İsrail ordusuna bağlı birlikler Gazze Şeridi sınırlarında toplanmaya devam ederken, kara harekatının yapılıp yapılmayacağı veya hedeflerinin ne olacağı konusundaki tartışmalar devam ediyor. Peki İsrail ordusunun Gazze içinde gerçekleştirdiği son kara operasyonunda neler yaşandı?
SON KARA OPERASYONU 2014 YILINDA YAPILDI
İsrail ordusunun Gazze Şeridi’ne yönelik son kara operasyonu, bir haftadan fazla süren yoğun hava bombardımanının ardından 17 Temmuz 2014’te gerçekleştirildi. ‘Koruyucu Hat Operasyonu’ adı verilen 51 gün süren harekat sonucunda 500'den fazlası çocuk olmak üzere tahmini 2 bin 251 Filistinli, İsrail güçleri tarafından öldürülürken, Gazze Şeridi içerisinde bulunan silahlı gruplar 75 İsrail askeri ve 8 İsrailli sivili öldürdü.
King's College London'ın savunma çalışmaları bölümünde yardımcı doçent olarak görev yapan Andreas Krieg, 2014 yılında gerçekleştirilen kara operasyonunun ‘kapsam açısından oldukça sınırlı’ ifade ederek “Koruyucu Hat Operasyonu” sırasında çoğunlukla Hamas’ın tünel altyapısının hedeflendiğini belirtti. Krieg, "Bu operasyon daha çok askeri hedeflere ulaşmakla ilgiliydi ve tünel altyapısını hedef alması planlanmıştı. Stratejik bir başarı elde etmek planlanmamıştı. Eğer böyle olsaydı Hamas ya yok edilirdi ya da en azından etkisiz hale getirilirdi” dedi.
‘BU OPERASYONLAR MALİYETLİ OLUYOR’
Newcastle Üniversitesi'nde uluslararası hukuk, Orta doğu ve savaş araştırmaları üzerine çalışan kıdemli öğretim görevlisi Craig Jones,“21. yüzyıldaki çoğu ordu, kara operasyonları yapmak istemiyor çünkü bu, söz konusu taraf için çok maliyetli oluyor” şeklinde konuşarak “İsrail ordusunun beğenin ya da beğenmeyin havada inanılmaz bir kapasitesi var. Minimum hasarla maksimum can kaybına neden olabilir. Fakat askerlerinizi düşman kuvvetlerinin bulunduğu bir alana yollamak tehlikeli ve maliyetli”yorumunu yaptı.

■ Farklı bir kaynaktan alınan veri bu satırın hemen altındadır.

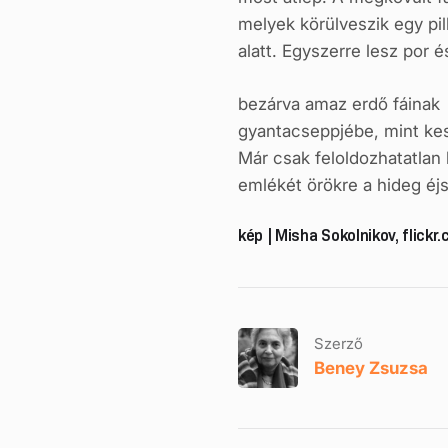
melyek körülveszik egy pil
alatt. Egyszerre lesz por 
bezárva amaz erdő fáinak
gyantacseppjébe, mint ke
Már csak feloldozhatatlan 
emlékét örökre a hideg éj
kép | Misha Sokolnikov, flickr
Szerző
Beney Zsuzsa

İsrail’in 2014 yılında gerçekleştirdiği “Koruyucu Hat Operasyonu” 75 askerin hayatını kaybetmesine sebep olurken, harekatın ardından birçok askerin psikolojik sorunlar yaşadığı belirlendi. İsrail Savunma Bakanlığı’nın elinde bulunan verilere göre, 2014'teki çatışmalar nedeniyle engelli olarak tanımlanan 481 eski askerden 143'ünün travma sonrası stres bozukluğundan (TSSB) muzdarip olduğunu ortaya çıktı.
'ÖLÜM KUTUSU'NA ÇEVİRMEK İÇİN TAM YETKİ
2014 yılında gerçekleştirilen “Koruyucu Hat Operasyonu” sırasında İsrail’in “hukuk” kavramını taktik olarak ilk kez kullandığını belirten Craig Jones,“Yasa, askeri eylemi kısıtlayan veya yasaklayan bir şey değil. Genellikle gücü arttırma taktiği olarak kullanılıyor" dedi. Bu durumun açık örneklerinden biri, 2014 yılında Gazze içindeki en yoğun nüfusa sahip olan Şucaiyye MahalLesi'nde yaşandı. Hava saldırısından önce bölgede yaşayanları broşür, telefon aramaları ve mesajlarla uyardı. Hamas ve bölgede yaşayanların bu durumu ‘psikolojik harp’ olarak görüp bölgeden ayrılmaması sebebiyle uyarılardan bir gün sonra yapılan saldırılar en az 72 kişinin hayatını kaybetmesine sebep oldu. Jones, bu durumu,“Bu hukuk biliminin karanlık tarafı. Bu uyarılar yapıldıktan sonra istediğiniz bir alanı ölüm kutusuna çevirmek için tam yetki sahibi oluyorsunuz” dedi.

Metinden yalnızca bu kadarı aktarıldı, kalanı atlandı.